I don't have shares in PartyGaming, although I do still have my stake in Sportingbet, which owns Paradise Poker, quite a big player in the United States. The question is whether PartyGaming or the entire "poker sector" is a bubble waiting to burst.

There are easy comparisons to be drawn with the internet and technology share boom and bust of five years ago, especially as the various poker firms conduct most of their business on the web. There is the same fog of uncertainty about the future and the same lack of good, solid reliable information about market share.

As with the internet companies, the businesses are young, so there's comparatively little in the way of track record to examine. Everything seems driven towards brand recognition and the legal territory in which they operate is uncharted. Barriers to entry seem remarkably low in the poker business, depending which business model is followed. It looks like Boo.com all over again.

Against that, though, is the reality that these poker outfits really do have customers and really do make profits. PartyGaming reported £192m in earnings last year, which places its market capitalisation in a different perspective, and marks it out from all the dot coms that were simply burning through their cash pile as they motored towards oblivion.

So I am perplexed. I have a stake in Sportingbet, bought in a couple of tranches out of curiosity and as a straight punt, and the fuss about PartyGaming's float and more generally about the on-line poker phenomenon has lifted them nicely. I'm sitting on a paper profit here, and there are arguments for diversifying into other companies in the business just as there is cause to head for the door and take the profits.
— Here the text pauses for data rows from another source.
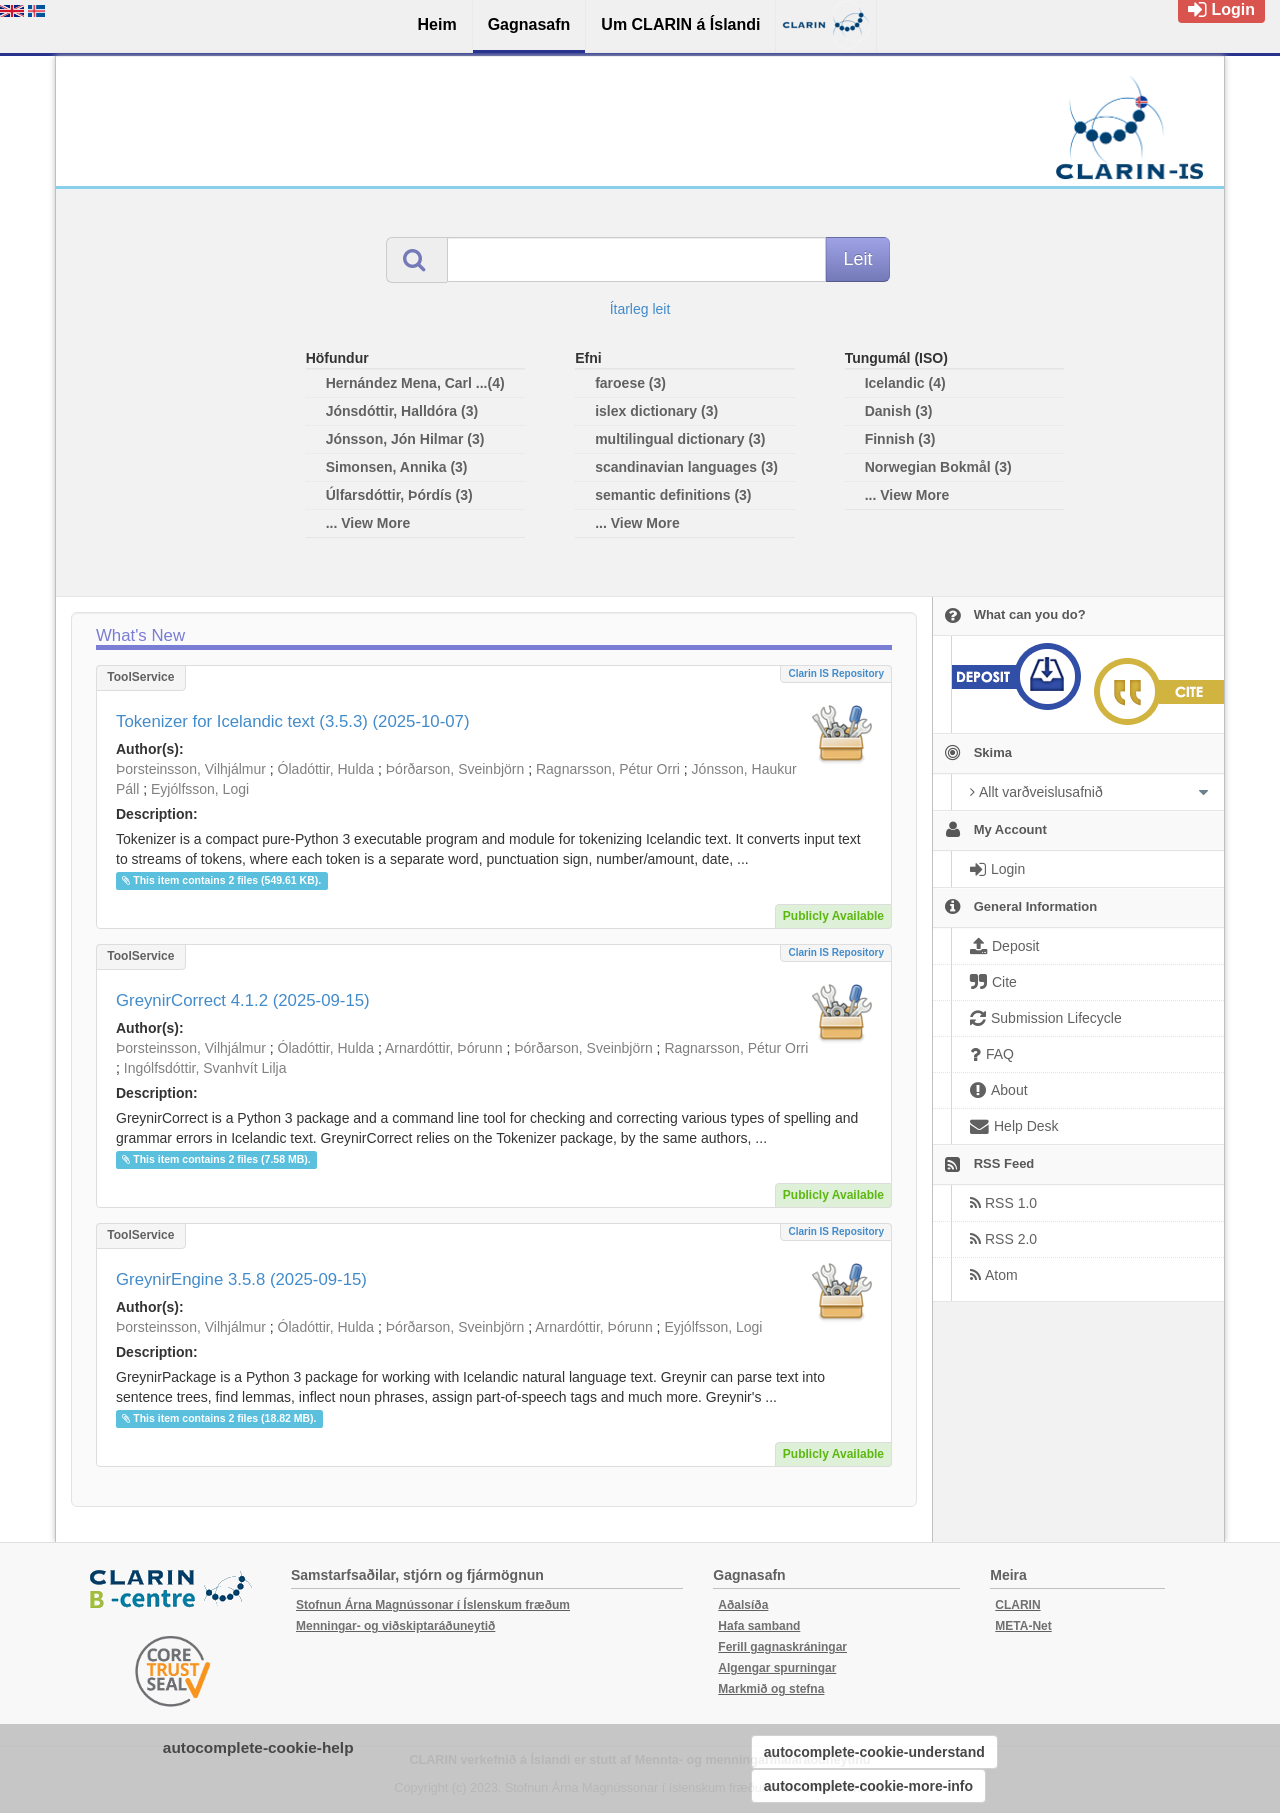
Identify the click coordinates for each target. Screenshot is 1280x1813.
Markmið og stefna (771, 1689)
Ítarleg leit (640, 309)
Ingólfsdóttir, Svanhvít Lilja (205, 1068)
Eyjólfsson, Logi (200, 789)
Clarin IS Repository (836, 673)
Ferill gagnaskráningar (782, 1647)
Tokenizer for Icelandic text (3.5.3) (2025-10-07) (293, 721)
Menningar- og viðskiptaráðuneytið (395, 1626)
I suppose the truth is that poker is a much bigger business than I think it is, even though I have only heard of one person who actually plays poker on-line. How many do you know?

I'm very indecisive at the best of times and I'm in a terrible quandary as to what to do about my Sportingbet shares. I doubt I'd make a very clever or decisive poker player, online or in a smoke-filled room.
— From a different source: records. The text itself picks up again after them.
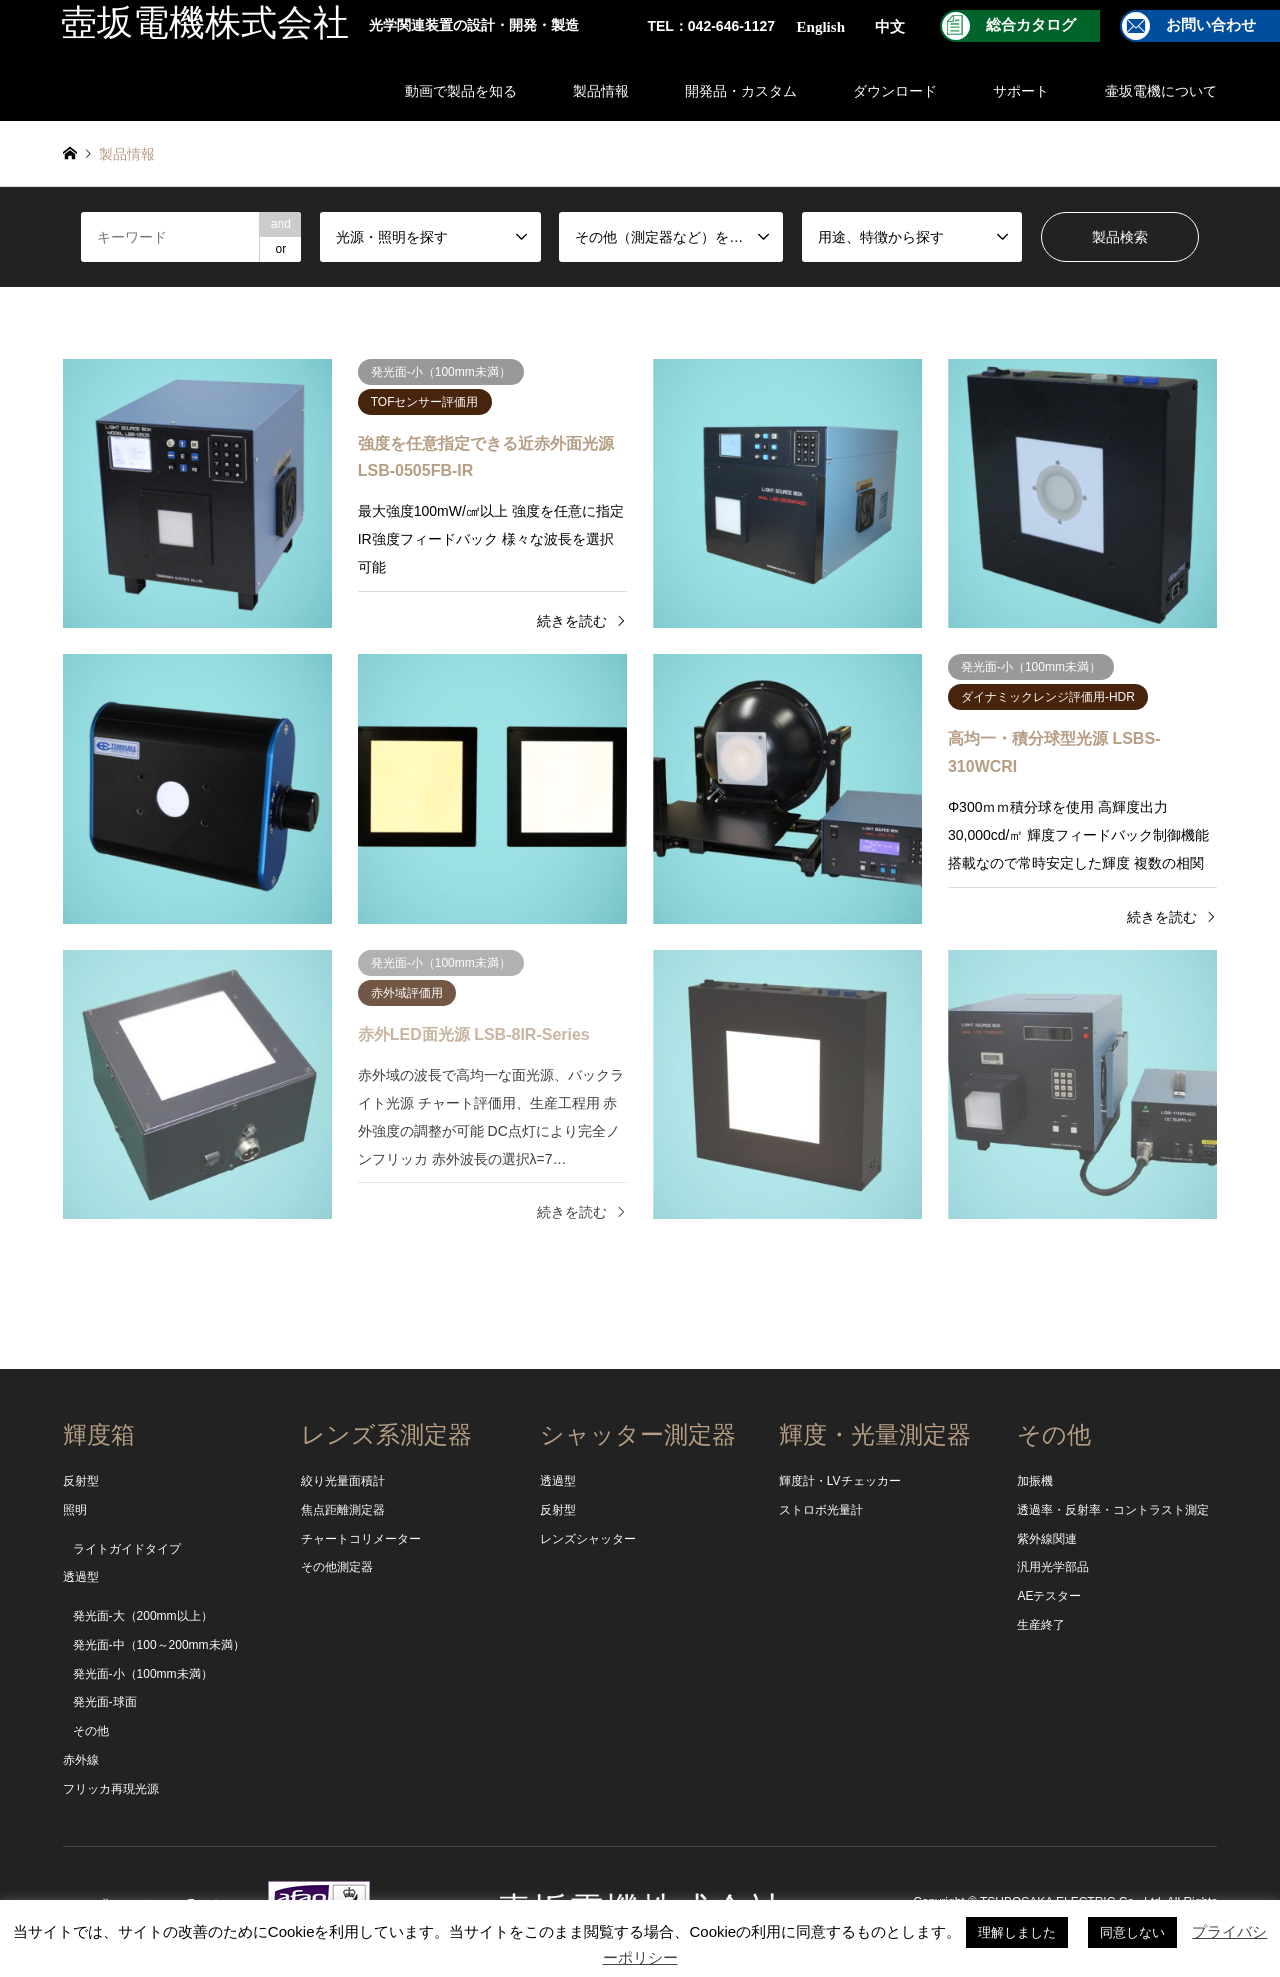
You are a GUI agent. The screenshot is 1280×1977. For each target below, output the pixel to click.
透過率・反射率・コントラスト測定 (1113, 1510)
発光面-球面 (105, 1702)
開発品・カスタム (741, 91)
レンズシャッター (588, 1539)
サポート (1021, 91)
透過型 (81, 1577)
I don't know what to do so I'm doing nothing. A nervous time, and it's making me sweat.

Thank goodness that I can rely upon the more solid and old-fashioned businesses in the portfolio to continue coming up with the goods. Tesco is one long term, core holding that I've built up over the years and which defies gravity. After all, if you're number one in a market where else can you go? Yet the news that Tesco has breached the 30 per cent mark in its grocery market share does represent a remarkable moment. Only the authorities can stop Tesco eating Britain, and they seem unwilling to intervene again.

One last remark on GSK, whose chief executive, J P Garnier put up a brilliant performance and defence of globalisation during his interview with Peter Day on Radio 4's In Business. When I get a chance I'll be adding to my GSK holding.